Popular Baby Names dataset: https://catalog.data.gov/dataset/most-popular-baby-names-by-sex-and-mothers-ethnic-group-new-york-city-8c742

I got an excellent question in my OpenPyXL course. The question was how to transfer data from one Excel workbook to another with OpenPyXL. Transferring data only is easier, as there is no need to worry about the formatting of cells and sheets. The complete code is available at the bottom of this post.

Mission statement

The question was how to copy data from one sheet in a workbook to several other sheets in a newly created workbook.
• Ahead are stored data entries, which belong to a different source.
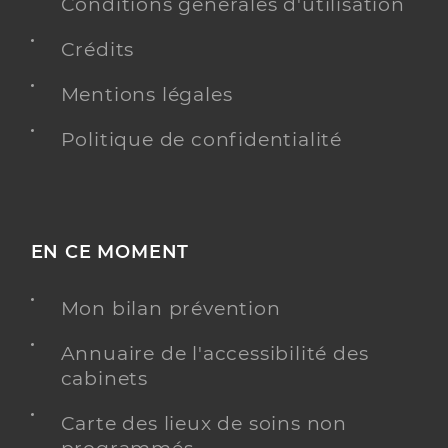
Conventionné
Conditions générales d'utilisation
Crédits
Y ALLER
Mentions légales
Politique de confidentialité
Dr Graton Nathalie
Professionel de santé
Chirurgien-dentiste
Chirurgie dentaire
EN CE MOMENT
Spécialités
Adresse
51 Rue Rettig, 68250 Rouffach
Mon bilan prévention
Téléphone
0389497212
Type de convention
Conventionné
Annuaire de l'accessibilité des
cabinets
Y ALLER
Carte des lieux de soins non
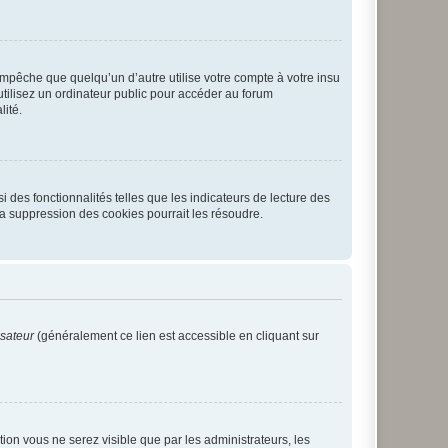
pêche que quelqu’un d’autre utilise votre compte à votre insu
tilisez un ordinateur public pour accéder au forum
lité.
 des fonctionnalités telles que les indicateurs de lecture des
a suppression des cookies pourrait les résoudre.
isateur
(généralement ce lien est accessible en cliquant sur
ption vous ne serez visible que par les administrateurs, les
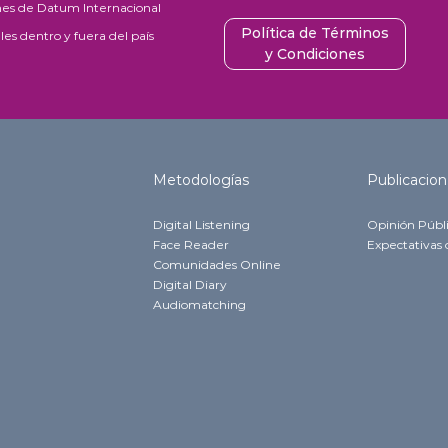
ones de Datum Internacional
Política de Términos
es dentro y fuera del país
y Condiciones
Metodologías
Publicacion
Digital Listening
Opinión Públ
Face Reader
Expectativas 
Comunidades Online
Digital Diary
Audiomatching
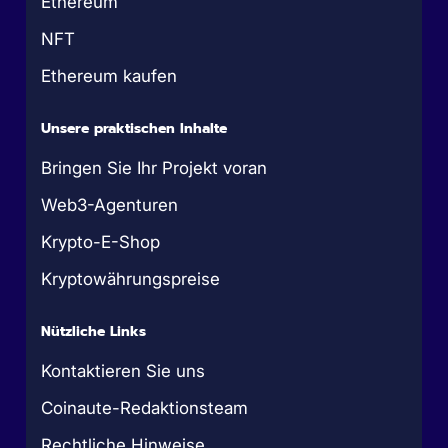
Ethereum
NFT
Ethereum kaufen
Unsere praktischen Inhalte
Bringen Sie Ihr Projekt voran
Web3-Agenturen
Krypto-E-Shop
Kryptowährungspreise
Nützliche Links
Kontaktieren Sie uns
Coinaute-Redaktionsteam
Rechtliche Hinweise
The source workbook is WB1 with the source sheet WS1. The source sheet has 1000 rows of data. The data shall be copied to the new workbook WB2 and the sheets WS1 to WS10.

Imports and loading workbook

To copy the values we need to import Workbook and load_workbook from the OpenPyXL library. We can now load our existing workbook, WB1. WB1 = load_workbook("Source.xlsx", data_only=True). The next thing we need to do is set which sheet we are going to copy the data from. We name the sheet WB1_WS1 WB1_WS1 = WB1["WS1"] . After that we are ready to create a new workbook with WB2 = Workbook(). Notice the brackets for the method.

Creating sheets

The question stated that 10 sheets should be created, with the names WS1 to WS10. We can create the sheets with a for loop. Each sheet is created with create_sheet(f"WS{i}"). Notice the usage of Pythons f-string. We then remove the default created sheet, Sheet1. We could also of course have renamed it.

# Create WB2 sheets WS1-WS10
for i in range(1, 11):
    WB2.create_sheet(f"WS{i}")

# delete first sheet
WB2.remove(WB2.worksheets[0])

Copy preparations

The next thing is to create a list for holding our copy ranges, and also which sheets we want to copy the data to. The copy_ranges list holds how many rows we need to copy from the source sheet to the sheets defined in copy_to_sheets.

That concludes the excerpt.